Стало тихо. «Целуются, черти», — подумал механик.
Вскоре послышались возня, смех.
— Ой, Миша! У тебя губы соленые! Ма-цо-ня мой! Соле-нень-кий! — дразнила Жанна.
— Да тише ты, Степановича разбудишь!
— Ой, Миша, и правда! Да нет, погляди на время! Устал старик, спит без задних ног…
— Какой он тебе старик?.. Пошли отсюда.
«Добро! — радостно решил Громотков. — Теперь Андрюхина очередь влюбляться, а то кидается на всех… Мы с Машутой тоже всю ночь целовались». Он вдруг почувствовал безмерную нежность к женщине, с которой прошел долгую жизнь, стал медленно и с удовольствием вспоминать особенно радостное и счастливое в их жизни, но, как назло, ничего не лезло в голову, а то, что вспоминалось, было мало похоже на счастье, одно и то же: теплое море, солнце и пляж, словно ничего другого, кроме солнца и пляжей, в их жизни не было.

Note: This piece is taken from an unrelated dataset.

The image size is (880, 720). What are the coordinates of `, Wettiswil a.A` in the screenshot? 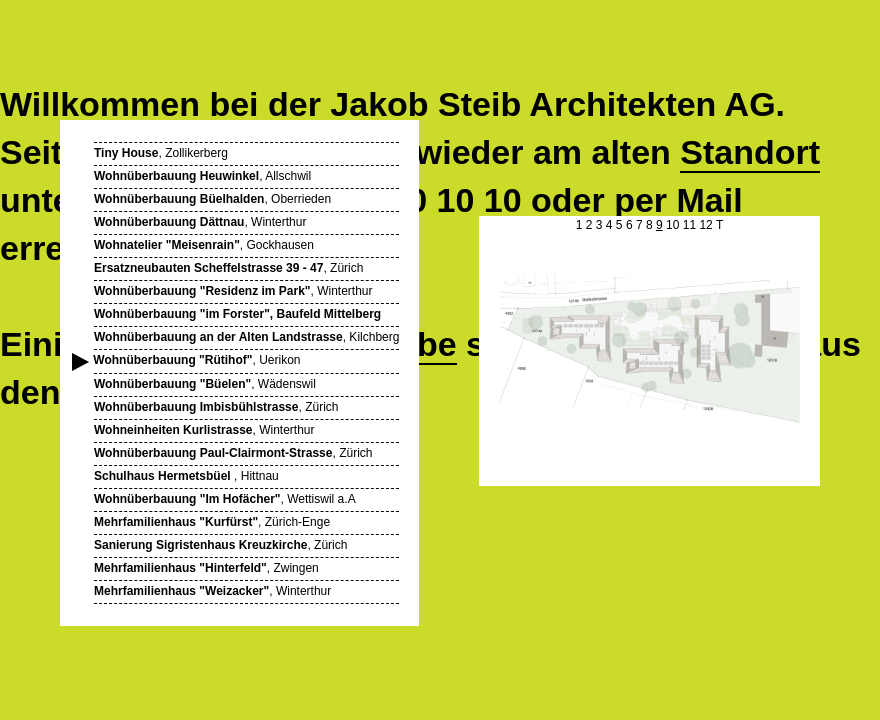 It's located at (225, 499).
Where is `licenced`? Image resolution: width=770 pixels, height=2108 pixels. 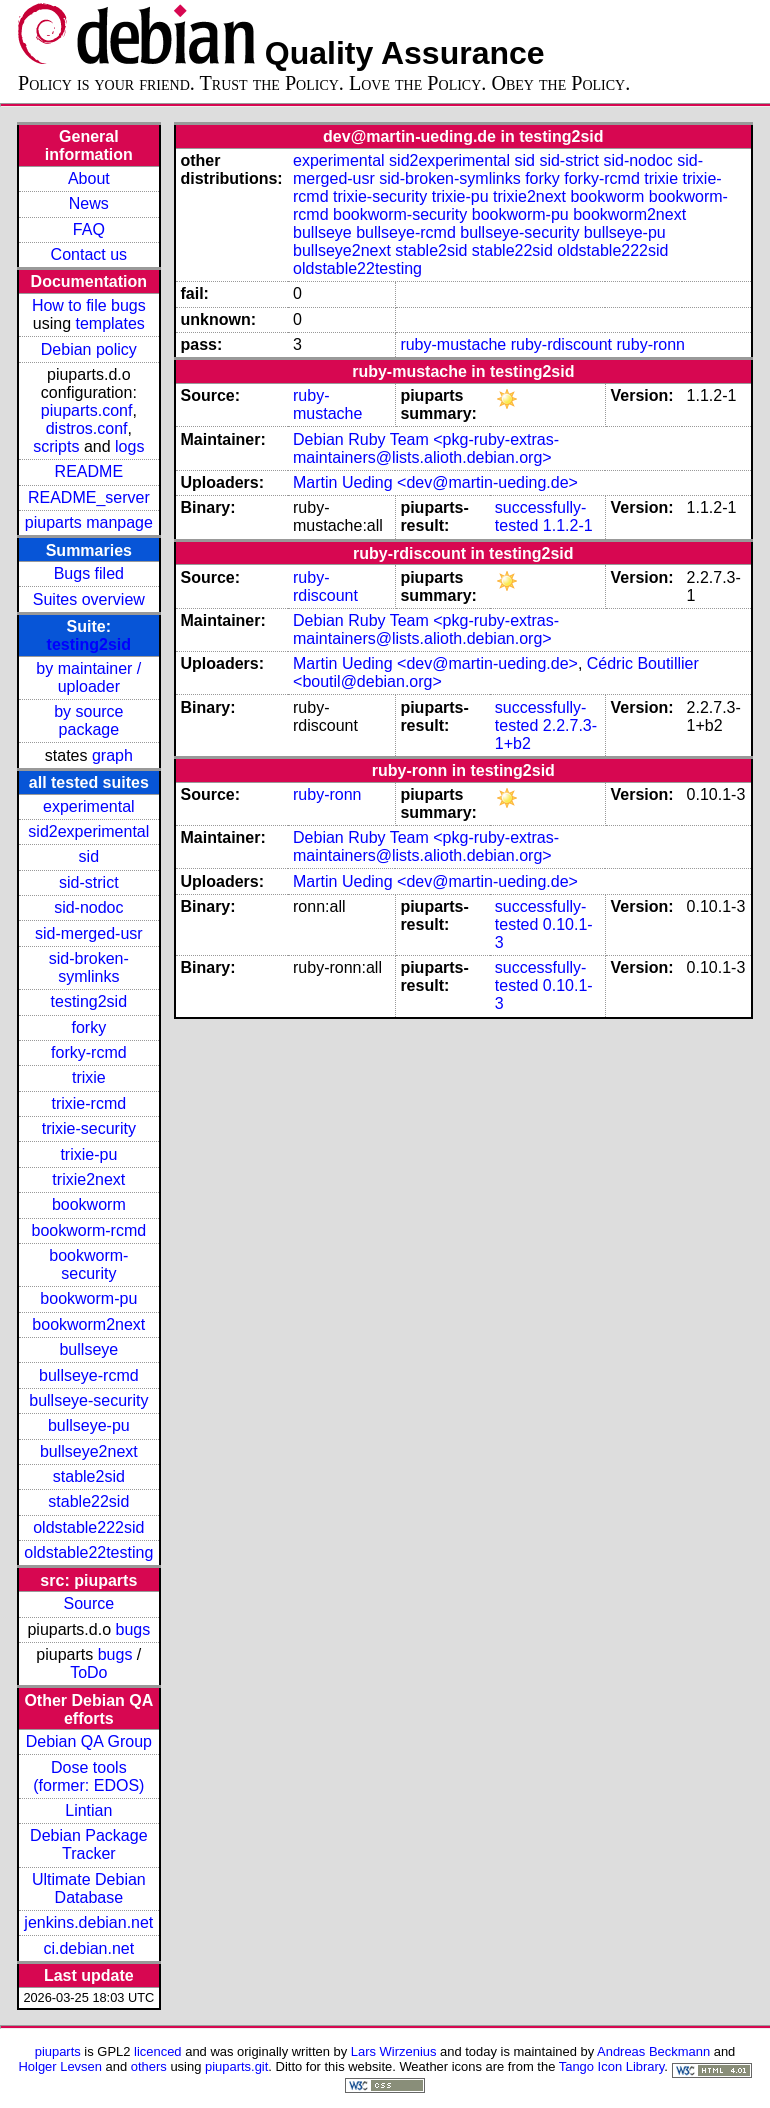 licenced is located at coordinates (158, 2051).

Оставшееся до вахты время Громотков пытался заснуть, но моторное сознание продолжало крутиться на прежнем уровне, прилив душевных и физических сил сообщил его мыслям пронзительную ясность и точность, механик легко проник в суть явлений, даже осознал невозможное: для чего человек живет на белом свете и что будет потом, когда его не станет…
Громотков приоткрыл глаза. Кругом была серая непроглядная муть. Механик выпростал из-под простыни руку и включил свет, но яркая вспышка больно ударила в глаза, он зажмурился и погасил его.
Так он лежал и ни о чем не думал.
Прошло время, прежде чем сумеречный свет наполнил его сознание беспричинным страхом. Громотков повернулся на правый бок, и этого было достаточно, чтобы сердце старого механика взбунтовалось, бешено заколотилось. Он подумал, что с его организмом случилось что-то неладное, как ему показалось — непоправимое, почудилось, будто заразился неизлечимой болезнью от старшины Воробьева — переносчика микробов.
Раньше Громотков не страшился смерти; смерть, как и жизнь, были для него равными силами в природе, он уважительно относился к тому и к другому. Но теперь, после смерти жены друга, той белокурой, изящной молодой женщины, стал сознавать, что смерть значительнее и выше того, что он знал; ему показалось, что собственная смерть стоит рядом… Он вздрогнул, будто от прикосновения к холодному металлу.
Торопливо пошарив рукой по переборке, он нащупал гладкую кнопку, включил свет, и рука, включившая его, озаренная теплым, живым светом, стала розовой, полупрозрачной, были видны красноватые суставы, густые протоки крови.
«У смерти должны быть свои причины, — подумал Громотков. — Эх, скорее бы с Машутой в отпуск!.. А то смерть, как любовницу, призываю…»
Механик вдруг понял, что мысль о смерти — следствие недовольства жизнью, которая есть. В эти минуты, думая о себе по-новому, тщательно и с пристрастием, Громотков обнаружил позади огромную пустоту… Он чувствовал то же, что чувствует человек, обманувшийся в надеждах, но лишенный возможности что-либо изменить.
«Неужели это и есть моя жизнь, — спрашивал Громотков, — с мизерными заботами, повседневной чепухой, с насосами, фланцами, клапанами, гальюнной командой?!»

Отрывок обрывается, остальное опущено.